Oil prices decline amid oversupply outlook
‘Yesterday’s increase could have come mainly from OPEC trying to rally the market into thinking that there will be action to come between OPEC and non-OPEC producers, ‘ Phillip Futures analyst Daniel Ang told AFP, referring to the discussions on a possible production freeze. “Weak economic growth, slow Chinese demand, strong dollar” have been among the key drivers weighing on prices, she said.
While Saudi oil minister al-Naimi seemingly backed that statement up on Tuesday, he followed that up with another comment that crushed the hopes of oil bulls.

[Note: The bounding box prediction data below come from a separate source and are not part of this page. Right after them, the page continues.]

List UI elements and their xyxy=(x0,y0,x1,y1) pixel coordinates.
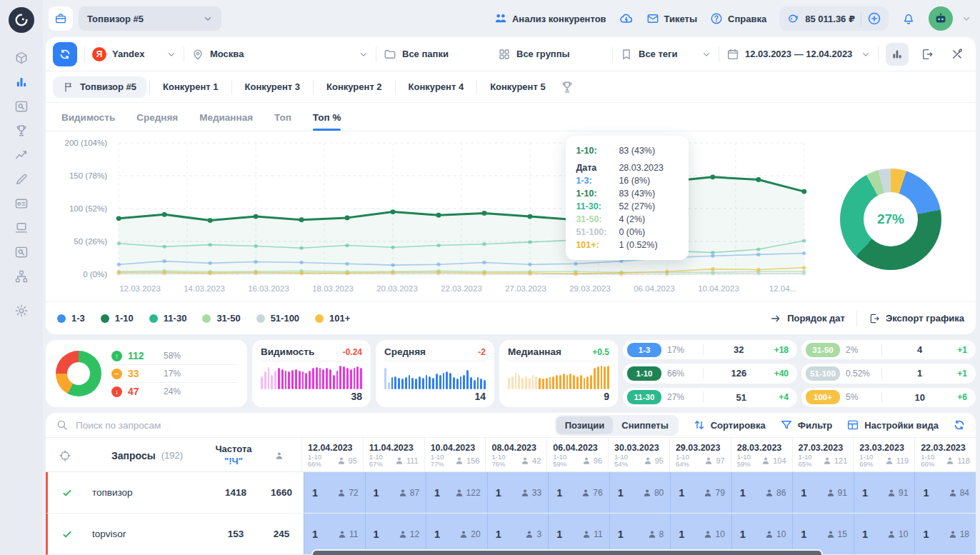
date-column-header[interactable]: 10.04.20231-1077%156 xyxy=(424,438,486,471)
tickets-link[interactable]: Тикеты xyxy=(646,12,697,25)
position-cell[interactable]: 172 xyxy=(304,472,365,513)
region-selector[interactable]: Москва xyxy=(191,48,369,61)
position-pill[interactable]: 11-3027%51+4 xyxy=(623,388,797,407)
queries-column-header[interactable]: Запросы(192) xyxy=(84,438,210,471)
frequency-column-header[interactable]: Частота"!Ч" xyxy=(210,438,257,471)
export-button[interactable] xyxy=(916,43,939,66)
position-cell[interactable]: 1122 xyxy=(426,472,487,513)
notifications-button[interactable] xyxy=(901,11,916,26)
row-check[interactable] xyxy=(48,472,86,513)
position-cell[interactable]: 110 xyxy=(854,514,915,554)
position-pill[interactable]: 51-1000.52%1+1 xyxy=(801,364,976,383)
position-cell[interactable]: 120 xyxy=(426,514,487,554)
date-column-header[interactable]: 30.03.20231-1054%95 xyxy=(608,438,669,471)
competitors-analysis-link[interactable]: Анализ конкурентов xyxy=(494,12,606,25)
table-row[interactable]: топвизор14181660172187112213317618017918… xyxy=(46,472,976,514)
date-column-header[interactable]: 27.03.20231-1065%121 xyxy=(792,438,854,471)
chart-plot-area[interactable]: 12.03.202314.03.202316.03.202318.03.2023… xyxy=(113,137,810,301)
reload-table-button[interactable] xyxy=(953,419,966,431)
winners-cup-button[interactable] xyxy=(560,80,574,94)
folders-selector[interactable]: Все папки xyxy=(384,48,491,61)
date-column-header[interactable]: 08.04.20231-1076%42 xyxy=(485,438,546,471)
date-column-header[interactable]: 12.04.20231-1066%95 xyxy=(301,438,363,471)
sidebar-item-competitors[interactable] xyxy=(9,119,34,143)
date-column-header[interactable]: 23.03.20231-1069%119 xyxy=(853,438,914,471)
project-tab[interactable]: Конкурент 4 xyxy=(399,76,474,97)
position-cell[interactable]: 179 xyxy=(670,472,731,513)
project-selector[interactable]: Топвизор #5 xyxy=(79,6,221,31)
position-cell[interactable]: 110 xyxy=(670,514,731,554)
user-avatar[interactable] xyxy=(929,6,953,31)
sidebar-item-audit[interactable] xyxy=(9,216,34,240)
position-cell[interactable]: 184 xyxy=(914,472,976,513)
position-cell[interactable]: 187 xyxy=(365,472,426,513)
position-cell[interactable]: 118 xyxy=(914,514,976,554)
date-order-button[interactable]: Порядок дат xyxy=(770,313,845,324)
tools-button[interactable] xyxy=(946,43,969,66)
project-briefcase-button[interactable] xyxy=(49,6,73,31)
view-toggle-option[interactable]: Сниппеты xyxy=(613,416,676,434)
tags-selector[interactable]: Все теги xyxy=(620,48,711,61)
visitors-column-header[interactable] xyxy=(257,438,301,471)
date-range-selector[interactable]: 12.03.2023 — 12.04.2023 xyxy=(726,48,871,61)
position-cell[interactable]: 180 xyxy=(609,472,671,513)
date-column-header[interactable]: 28.03.20231-1059%104 xyxy=(731,438,792,471)
project-tab[interactable]: Конкурент 1 xyxy=(153,76,229,97)
project-tab[interactable]: Конкурент 2 xyxy=(316,76,392,97)
position-cell[interactable]: 112 xyxy=(365,514,426,554)
metric-tab[interactable]: Топ xyxy=(274,112,291,131)
sidebar-item-trends[interactable] xyxy=(9,143,34,167)
add-funds-icon[interactable] xyxy=(867,11,881,26)
legend-item[interactable]: 31-50 xyxy=(202,313,240,324)
legend-item[interactable]: 101+ xyxy=(315,313,350,324)
date-column-header[interactable]: 11.04.20231-1067%111 xyxy=(363,438,424,471)
view-settings-button[interactable]: Настройки вида xyxy=(846,419,939,431)
legend-item[interactable]: 11-30 xyxy=(149,313,187,324)
import-cloud-button[interactable] xyxy=(619,11,634,26)
position-pill[interactable]: 31-502%4+1 xyxy=(801,340,976,359)
row-check[interactable] xyxy=(48,514,86,554)
legend-item[interactable]: 1-10 xyxy=(101,313,134,324)
target-column-header[interactable] xyxy=(46,438,84,471)
metric-tab[interactable]: Медианная xyxy=(199,112,253,131)
sidebar-item-positions[interactable] xyxy=(9,70,34,94)
project-tab[interactable]: Конкурент 3 xyxy=(235,76,311,97)
search-input[interactable] xyxy=(76,420,548,431)
position-pill[interactable]: 1-317%32+18 xyxy=(623,340,797,359)
legend-item[interactable]: 1-3 xyxy=(57,313,85,324)
project-tab[interactable]: Конкурент 5 xyxy=(480,76,556,97)
view-toggle-option[interactable]: Позиции xyxy=(556,416,614,434)
position-pill[interactable]: 100+5%10+6 xyxy=(801,388,976,407)
balance-pill[interactable]: 85 011.36 ₽ xyxy=(779,6,889,31)
position-cell[interactable]: 186 xyxy=(731,472,793,513)
refresh-button[interactable] xyxy=(53,42,77,66)
project-tab[interactable]: Топвизор #5 xyxy=(53,76,146,98)
export-chart-button[interactable]: Экспорт графика xyxy=(869,313,964,324)
date-column-header[interactable]: 22.03.20231-1066%118 xyxy=(914,438,976,471)
sidebar-item-ads[interactable] xyxy=(9,191,34,216)
date-column-header[interactable]: 29.03.20231-1064%97 xyxy=(669,438,731,471)
search-engine-selector[interactable]: Я Yandex xyxy=(92,47,176,61)
horizontal-scrollbar[interactable] xyxy=(311,549,823,555)
position-pill[interactable]: 1-1066%126+40 xyxy=(623,364,797,383)
metric-tab[interactable]: Топ % xyxy=(313,112,341,131)
position-cell[interactable]: 110 xyxy=(731,514,793,554)
position-cell[interactable]: 13 xyxy=(487,514,549,554)
metric-tab[interactable]: Видимость xyxy=(61,112,115,131)
top-distribution-donut[interactable]: 27% xyxy=(840,169,941,270)
legend-item[interactable]: 51-100 xyxy=(256,313,299,324)
sidebar-item-links[interactable] xyxy=(9,264,34,289)
filter-button[interactable]: Фильтр xyxy=(780,419,833,431)
query-cell[interactable]: топвизор xyxy=(86,472,212,513)
date-column-header[interactable]: 06.04.20231-1059%96 xyxy=(546,438,608,471)
sidebar-item-pages[interactable] xyxy=(9,240,34,264)
position-cell[interactable]: 176 xyxy=(548,472,609,513)
sidebar-item-editor[interactable] xyxy=(9,167,34,191)
sidebar-item-settings[interactable] xyxy=(9,299,34,323)
sort-button[interactable]: Сортировка xyxy=(693,419,766,431)
groups-selector[interactable]: Все группы xyxy=(498,48,605,61)
position-cell[interactable]: 115 xyxy=(792,514,854,554)
topvisor-logo[interactable] xyxy=(9,7,34,33)
toggle-chart-button[interactable] xyxy=(886,43,909,66)
help-link[interactable]: Справка xyxy=(710,12,766,25)
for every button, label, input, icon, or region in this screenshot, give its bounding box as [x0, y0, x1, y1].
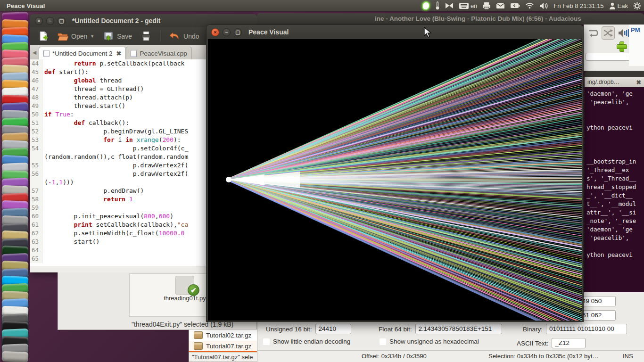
- dropbox-icon[interactable]: [445, 2, 454, 9]
- python-file-icon: ✔: [175, 276, 194, 295]
- archive-icon: [194, 331, 203, 339]
- active-app-title: Peace Visual: [7, 2, 45, 9]
- hex-partial-field-top[interactable]: 49 050: [579, 296, 616, 306]
- touchegg-icon[interactable]: [422, 1, 430, 10]
- unsigned16-label: Unsigned 16 bit:: [266, 326, 312, 333]
- keyboard-layout-label[interactable]: en: [471, 2, 477, 9]
- print-button[interactable]: [138, 29, 154, 43]
- opengl-visualization[interactable]: [208, 39, 582, 321]
- terminal-titlebar[interactable]: [585, 71, 644, 77]
- audacious-field[interactable]: [586, 53, 633, 61]
- document-icon: [131, 50, 137, 57]
- hex-editor-statusbar: Offset: 0x334b / 0x3590 Selection: 0x334…: [257, 350, 644, 362]
- shuffle-button[interactable]: [602, 26, 615, 40]
- little-endian-checkbox[interactable]: [263, 338, 270, 345]
- tab-label: PeaceVisual.cpp: [140, 50, 187, 57]
- undo-button[interactable]: Undo: [166, 30, 201, 43]
- dock-item-laptop-gray[interactable]: [2, 351, 29, 362]
- launcher-dock: [0, 11, 30, 362]
- close-button[interactable]: ×: [35, 17, 43, 25]
- maximize-button[interactable]: ▢: [58, 17, 66, 25]
- float64-label: Float 64 bit:: [379, 326, 412, 333]
- ascii-field[interactable]: _Z12: [552, 338, 586, 348]
- thermometer-icon[interactable]: [435, 1, 440, 10]
- sound-icon[interactable]: [539, 2, 548, 9]
- wifi-icon[interactable]: [525, 2, 534, 9]
- file-label: threading01t.py: [159, 295, 211, 302]
- undo-label: Undo: [183, 33, 199, 40]
- keyboard-icon[interactable]: [459, 2, 469, 9]
- session-gear-icon[interactable]: [633, 2, 641, 10]
- shuffle-icon: [603, 29, 613, 37]
- open-dropdown-caret[interactable]: ▼: [90, 34, 94, 39]
- pm-label: PM: [631, 26, 640, 33]
- ascii-label: ASCII Text:: [517, 340, 548, 347]
- minimize-button[interactable]: –: [46, 17, 54, 25]
- printer-icon[interactable]: [482, 2, 491, 10]
- sync-check-icon: ✔: [188, 284, 199, 296]
- unsigned16-field[interactable]: 24410: [315, 324, 351, 334]
- file-threading01t[interactable]: ✔ threading01t.py: [159, 276, 211, 302]
- insert-mode-status: INS: [623, 353, 633, 360]
- archive-list-window: Tutorial02.tar.gz Tutorial07.tar.gz "Tut…: [189, 329, 258, 362]
- tab-label: *Untitled Document 2: [52, 50, 113, 57]
- hex-editor-panel: Unsigned 16 bit: 24410 Float 64 bit: 2.1…: [257, 322, 644, 362]
- tab-scroll-left[interactable]: ◀: [30, 45, 39, 59]
- open-folder-icon: [57, 31, 68, 41]
- maximize-button[interactable]: ▢: [234, 28, 242, 36]
- open-label: Open: [71, 33, 87, 40]
- desktop: × – ▢ *Untitled Document 2 - gedit Open …: [0, 0, 644, 362]
- terminal-tab-label: ing/.dropb…: [587, 79, 619, 85]
- terminal-tabbar[interactable]: ing/.dropb… ✖: [585, 77, 644, 87]
- new-document-button[interactable]: [36, 29, 51, 43]
- peace-visual-title: Peace Visual: [248, 28, 289, 36]
- terminal-tab-close-icon[interactable]: ✖: [636, 79, 641, 86]
- mouse-cursor: [423, 27, 433, 38]
- system-tray: en Fri Feb 8 21:31:15 Eak: [422, 0, 641, 11]
- file-label: Tutorial02.tar.gz: [206, 332, 251, 339]
- tab-untitled-document[interactable]: *Untitled Document 2 ✖: [39, 47, 126, 59]
- audacious-titlebar[interactable]: ine - Another Love (Blu-Swing - Platonic…: [257, 13, 644, 25]
- mail-icon[interactable]: [496, 2, 505, 9]
- file-row-tutorial02[interactable]: Tutorial02.tar.gz: [189, 329, 257, 341]
- open-button[interactable]: Open ▼: [55, 30, 97, 43]
- close-button[interactable]: ×: [211, 28, 219, 36]
- tab-close-icon[interactable]: ✖: [116, 50, 122, 57]
- hex-side-panel: 49 050 61 062: [584, 292, 644, 322]
- binary-field[interactable]: 01011111 01011010 00: [546, 324, 627, 334]
- line-fan-graphic: [208, 39, 582, 321]
- archive-list-statusbar: "Tutorial07.tar.gz" sele: [189, 352, 257, 362]
- new-document-icon: [38, 31, 49, 42]
- tab-peacevisual-cpp[interactable]: PeaceVisual.cpp: [126, 47, 191, 59]
- archive-icon: [194, 342, 203, 350]
- unsigned-hex-checkbox[interactable]: [380, 338, 386, 345]
- minimize-button[interactable]: –: [223, 28, 231, 36]
- battery-icon[interactable]: [510, 3, 520, 8]
- save-label: Save: [117, 33, 132, 40]
- float64-field[interactable]: 2.14343057850183E+151: [415, 324, 502, 334]
- background-window-edge: PM: [629, 25, 644, 66]
- top-panel: Peace Visual en Fri Feb 8 21:31:15 Eak: [0, 0, 644, 11]
- audacious-title: ine - Another Love (Blu-Swing - Platonic…: [375, 15, 581, 22]
- file-label: Tutorial07.tar.gz: [206, 343, 251, 350]
- clock-label[interactable]: Fri Feb 8 21:31:15: [553, 2, 603, 9]
- add-button[interactable]: [617, 41, 626, 51]
- peace-visual-titlebar[interactable]: × – ▢ Peace Visual: [206, 25, 583, 39]
- binary-label: Binary:: [523, 326, 543, 333]
- user-menu-label[interactable]: Eak: [618, 2, 628, 9]
- offset-status: Offset: 0x334b / 0x3590: [362, 353, 427, 360]
- user-icon: [609, 2, 616, 9]
- little-endian-label: Show little endian decoding: [273, 338, 350, 345]
- terminal-output[interactable]: 'daemon', 'ge 'peacelib', ython peacevi …: [585, 87, 644, 292]
- print-icon: [140, 31, 152, 42]
- terminal-window: ing/.dropb… ✖ 'daemon', 'ge 'peacelib', …: [584, 71, 644, 292]
- repeat-icon[interactable]: [586, 28, 599, 38]
- file-row-tutorial07[interactable]: Tutorial07.tar.gz: [189, 341, 257, 352]
- save-icon: [103, 31, 114, 42]
- selection-status: Selection: 0x334b to 0x335c (0x12 byt…: [488, 353, 598, 360]
- hex-partial-field-bottom[interactable]: 61 062: [579, 310, 616, 321]
- volume-icon[interactable]: [618, 28, 629, 38]
- gedit-window-title: *Untitled Document 2 - gedit: [72, 17, 160, 25]
- undo-icon: [168, 31, 181, 41]
- save-button[interactable]: Save: [100, 29, 134, 43]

El-Badri addressed the current low price of oil and said OPEC members are as interested as any other party in ending the current situation, which has hit Texas particularly hard.
Analysts and traders remain skeptical that the freeze will be effective in rebalancing the market.
His words were clearly aimed at Russian Federation and Iran, Saudi Arabia’s bitter adversaries in the war in Syria and the larger Shia-Sunni battle for dominance in the Middle East.
Just a day earlier, oil prices surged after the International Energy Agency predicted that oil supply and demand would balance next year because of a steep drop in new drilling, namely in the U.S. The group’s executive director, Fatih Birol, predicted that crude would more than double to $80 a barrel by 2020.
Russia, Saudi Arabia, Qatar and Venezuela said last week, following talks in Doha, that they were ready to freeze production at January levels if other producers did the same.
“OPEC has [been] recently focusing on market share rather than defending the price and this gave the organization the big role in reshaping the structure of the global oil and gas industry”, Faleh al-Amri said at the Argus Middle East Crude Conference in Abu Dhabi.
Crude oil fell $1.58 to $31.81 a barrel while Brent crude, which is used to price oils internationally, fell $1.36 to $33.31 a barrel in London.
“There is a common sense and there is a need for more money, and I think those two things will cause, maybe not all of the countries, but most of the countries that count to freeze”, including Iran, Naimi said.
“U.S. shale output is going to decline”, said Sarah Emerson, managing director of ESAI Energy Inc., a consulting company in Wakefield, Massachusetts. “What’s sent the oil price down is dismissal of rumours there could be a production cut after the freeze, that’s not going to happen”, Spencer Welch, director at IHS Energy told City A.M.
Iran’s oil minister Bijan Zangeneh on Tuesday called the Saudi Arabia-led idea for countries to freeze production a “joke”, according to Iranian state broadcaster Press TV. But Iran stated that it will not after years of sanctions wrecking its economy.
“It’s been a bit more delayed that we expected simply because shale production has been so resilient”, he said.